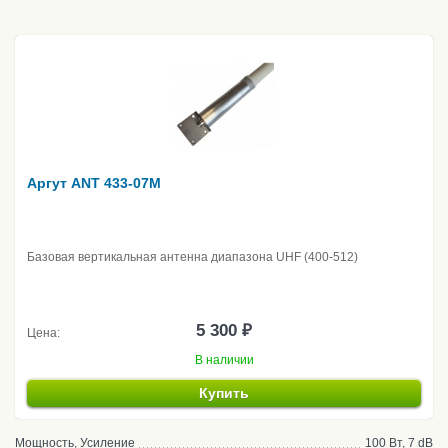
Аргут ANT 433-07M
Базовая вертикальная антенна диапазона UHF (400-512)
5 300 ₽
Цена:
В наличии
Купить
Мощность, Усиление
100 Вт, 7 dB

**What is required**. Without copying any picture, write out the entries exactly.

**Solution to the exercise**.
Аргут ANT 433-07M
Базовая вертикальная антенна диапазона UHF (400-512)
5 300 ₽
Цена:
В наличии
Купить
Мощность, Усиление
100 Вт, 7 dB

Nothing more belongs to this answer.